• [Data provided]
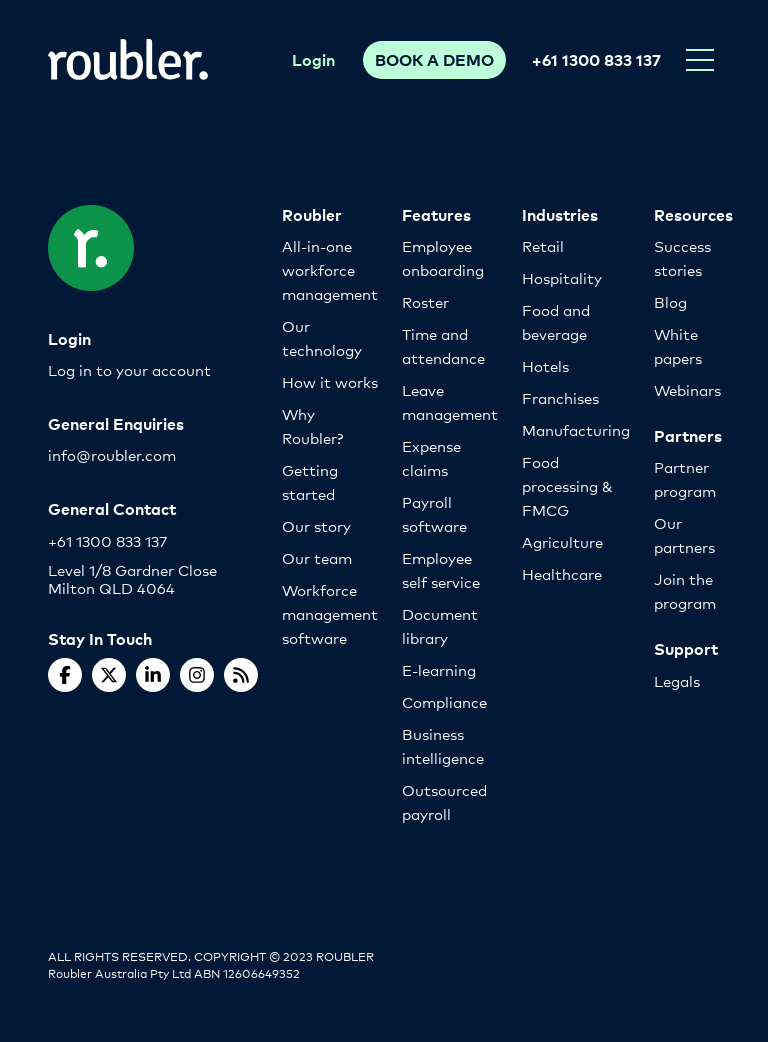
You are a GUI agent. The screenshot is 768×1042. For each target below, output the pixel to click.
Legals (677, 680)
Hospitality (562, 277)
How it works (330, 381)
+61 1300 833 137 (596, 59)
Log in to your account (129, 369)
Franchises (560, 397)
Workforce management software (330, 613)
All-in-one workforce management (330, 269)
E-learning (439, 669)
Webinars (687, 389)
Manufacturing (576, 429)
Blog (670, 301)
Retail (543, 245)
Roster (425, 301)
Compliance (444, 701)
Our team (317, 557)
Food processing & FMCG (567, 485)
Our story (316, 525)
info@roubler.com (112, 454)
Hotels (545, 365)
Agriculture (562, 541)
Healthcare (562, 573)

==

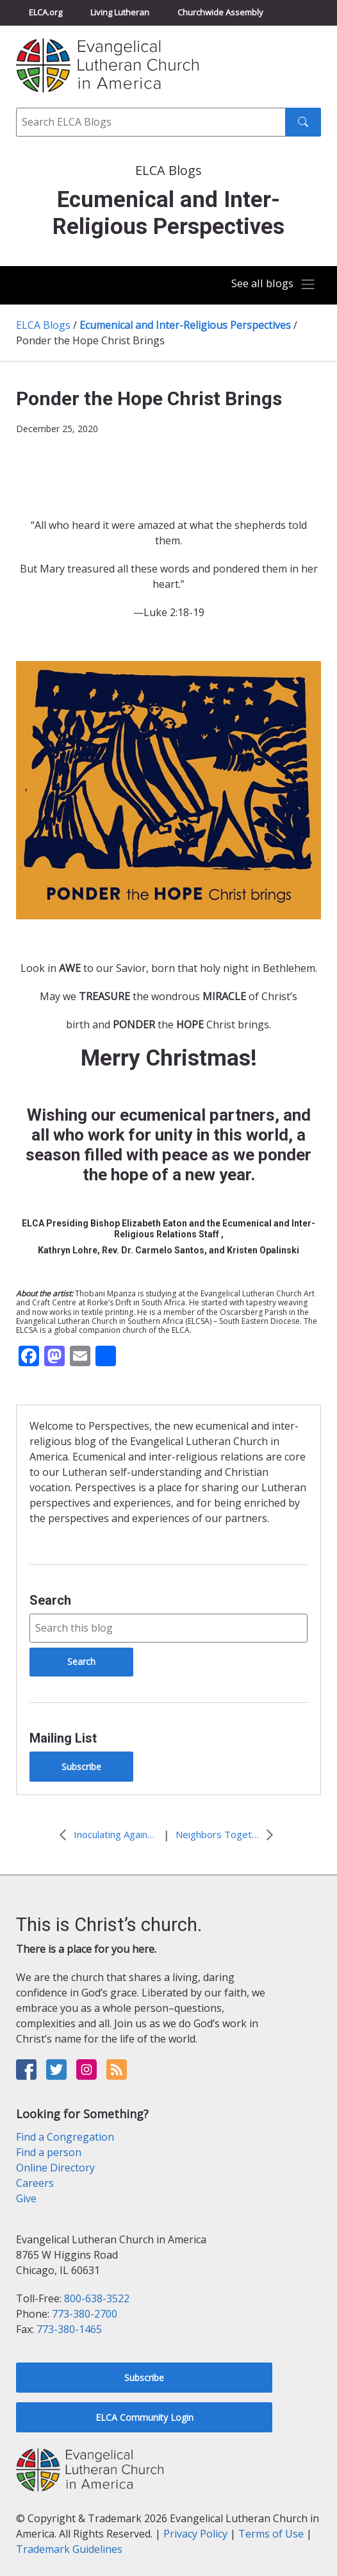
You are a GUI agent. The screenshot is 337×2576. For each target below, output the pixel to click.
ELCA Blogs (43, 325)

• [How to complete this task] Of the entries listed above, reproduce only the lines starting at the line containing "You are a GUI agent. The screenshot is 768×1042." and ending at the line containing "Franchises (560, 397)". Include both, exactly as they stand.

• [Written solution]
You are a GUI agent. The screenshot is 768×1042. For each target below, output the pixel to click.
Legals (677, 680)
Hospitality (562, 277)
How it works (330, 381)
+61 1300 833 137 (596, 59)
Log in to your account (129, 369)
Franchises (560, 397)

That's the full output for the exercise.